Mehr Entschlossenheit, mehr Mut, mehr Geduld - das fordern Bundespräsident Horst Köhler und Bundestagspräsident Wolfgang Thierse von den Deutschen. Ihre Reden zum Tag der Deutschen Einheit und zum Jahrestag der Montagsdemonstration vom 9. Oktober 1989 in Leipzig hatten die gleiche Botschaft: Nicht nur der Osten, sondern ganz Deuschland müsse sich auf grundlegende Veränderungen einstellen.

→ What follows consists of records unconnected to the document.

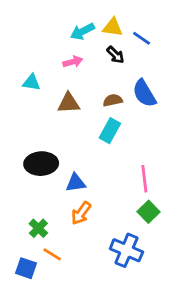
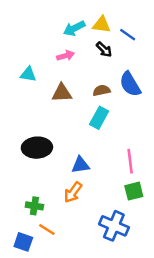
blue triangle: (76, 183) -> (80, 165), moved
green square: (148, 212) -> (134, 191), turned 30
green cross: (38, 228) -> (34, 206), turned -35

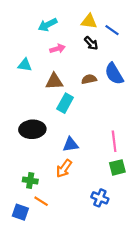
cyan arrow: (74, 28) -> (48, 25), moved
cyan rectangle: (99, 118) -> (65, 103), moved
blue cross: (114, 226) -> (100, 198), size x0.7

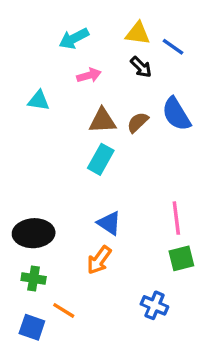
brown semicircle: (89, 79) -> (138, 122), turned -32
brown triangle: (54, 81) -> (102, 121), moved
black ellipse: (32, 129) -> (34, 233), moved
blue triangle: (71, 145) -> (109, 223), turned 42
green cross: (30, 180) -> (34, 279), moved

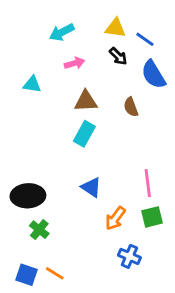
blue semicircle: (176, 114) -> (153, 75), moved
brown semicircle: (138, 122) -> (131, 107), moved, turned -66
orange arrow: (99, 260) -> (115, 218), moved
green cross: (34, 279) -> (39, 230), moved, turned 30
orange line: (64, 310) -> (55, 273), moved

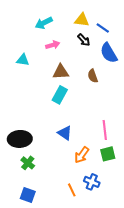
orange line: (55, 273) -> (72, 190), moved, turned 32
blue square: (27, 275) -> (28, 195), moved

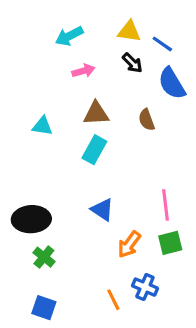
cyan triangle: (23, 60) -> (42, 126), moved

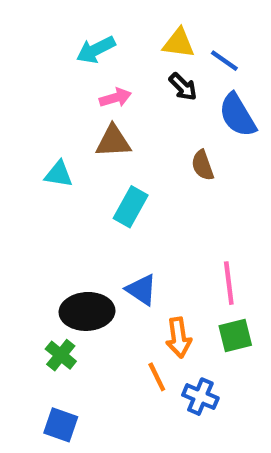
brown triangle: (96, 113) -> (113, 141), moved
black ellipse: (31, 219) -> (87, 311), moved
orange arrow: (129, 244) -> (179, 338), turned -44
orange line: (113, 300) -> (157, 377), moved

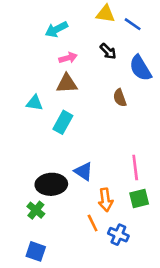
yellow triangle: (179, 43) -> (106, 14), moved
blue line: (224, 61) -> (133, 24), moved
cyan rectangle: (131, 207) -> (63, 122), moved

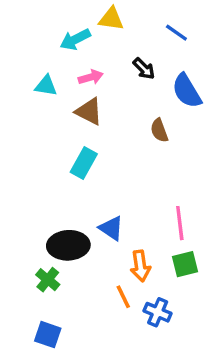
yellow triangle: (106, 14) -> (111, 19), moved
brown triangle: (67, 84) -> (89, 112), turned 30
cyan triangle: (35, 103) -> (46, 86), moved

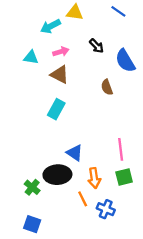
blue line: (176, 33) -> (118, 11), moved
black ellipse: (68, 245) -> (57, 175), moved

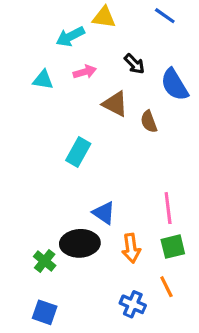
brown triangle: (60, 75) -> (115, 104), moved
orange line: (83, 199) -> (166, 287), moved
blue cross: (106, 209) -> (133, 304), moved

In seiner Rede zum zentralen Festakt am 3. Oktober in Erfurt rief Köhler seine Landsleute auf, mehr für das Gemeinwohl zu tun und überzogenes Anspruchsdenken aufzugeben. Der Staat solle nicht alles Mögliche, sondern alles Nötige tun und sich darauf konzentrieren, was wichtig sei: für bestmögliche Rahmenbedingungen für die Schaffung von Arbeitsplätzen sorgen. Um dies zu erreichen, müsse es einen radikalen Abbau von Bürokratie und Vorschriften geben: "Und wenn wir es nicht schaffen, gleich ganz Deutschland von dem Wust zu befreien, dann sollten wir das mindestens den neuen Ländern erlauben." Die Aufbauarbeit müsse weitergehen. Deshalb dürfe auch niemand den Solidarpakt II in Frage stellen - es müsse jedoch geprüft werden, ob Fördergelder nicht sinnvoller eingesetzt werden könnten. Sie seien für Investitonen da und nicht für Konsum oder Verwaltung. Köhler würdigte den Mut derer, die 1989 an den Montagsdemonstrationen teilgenommen und dabei ihr Leben in Gefahr gebracht hatten. Damit hätten sie demokratisch und mutig die Freiheit erkämpft - und eines der schönsten Kapitel der deutschen Geschichte geschrieben.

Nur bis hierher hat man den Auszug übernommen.